Dare to be You!

Dare to be You!

Do you remember as kids when your buddies would double dare you to do something and you just had to prove to them that you could?  Now that we have grown older, do you find that you are more laid back and maybe do not have to prove anything?

At some point in life we’re all faced with a decision of whether to take that risk. Whether it’s leaving a miserable job, moving to a different position that stretches you, starting your own business, or even taking on a hard assignment, greatness requires risk!

Whether you succeed or fail, the act of taking a risk will strengthen you and give you faith in yourself as well as the confidence to do even more. I often wonder maybe if we’re meant to do things that scare us so we can build greatness in ourselves.

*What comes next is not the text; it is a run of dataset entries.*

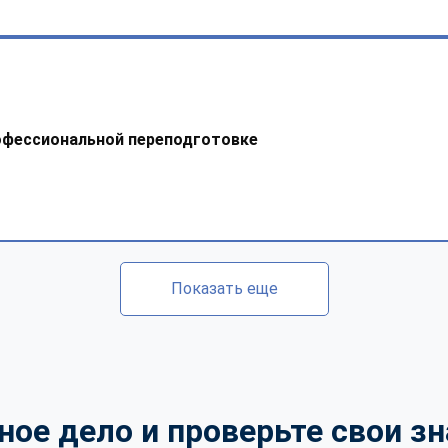
офессиональной переподготовке
Показать еще
ное дело и проверьте свои зн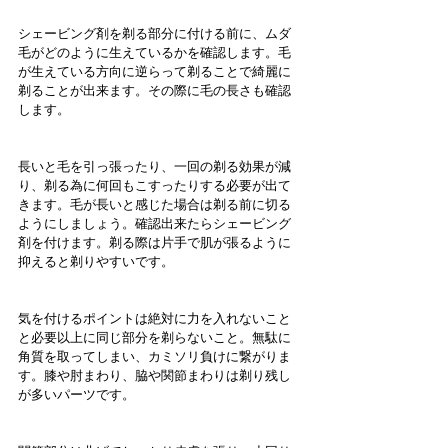
シェービング剤を剃る部分に付ける前に、ムダ
毛がどのように生えているかを確認します。毛
が生えている方向に逆らって剃ることで綺麗に
剃ることが出来ます。その際に毛の長さも確認
します。
長いと毛を引っ張ったり、一回の剃る効果が減
り、剃る為に何回もこすったりする必要が出て
きます。
毛が長いと感じた場合は剃る前に切る
ようにしましょう。
確認出来たらシェービング
剤を付けます。剃る際は片手で肌が張るように
抑えると剃りやすいです。
気を付けるポイントは
絶対に力を入れないこと
と必要以上に同じ部分を剃らないこと
。無駄に
角質を取ってしまい、カミソリ負けに繋がりま
す。膝や肘まわり、脇や関節まわりは剃り残し
が多いパーツです。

When you take the path of shyness and fear, your destiny is to wonder, years later, what might have been. I say to go for it! The cost may be great but the reward may be bigger. My mother always told me to get inspired and take the chance you need today.

I see that we do lose confidence as we grow older, maybe because as we grow older we gain more experience. It is natural that we have bad experiences which affect our confidence. I often see that people are not strong enough to take the good out of every bad thing that happens to us and use it to our advantage. By doing this, we grow more cautious about life, we remember discouraging things that happened to us in the past, or things people have said and we let it affect us.

I believe a healthy support network of friends and family who constantly encourage you instead of put you down. Be around people you can rely on, loyal, honest and trustworthy. I find they help you feel safe and less scrutinized by society, and they give you the leg up to start feeling good about yourself.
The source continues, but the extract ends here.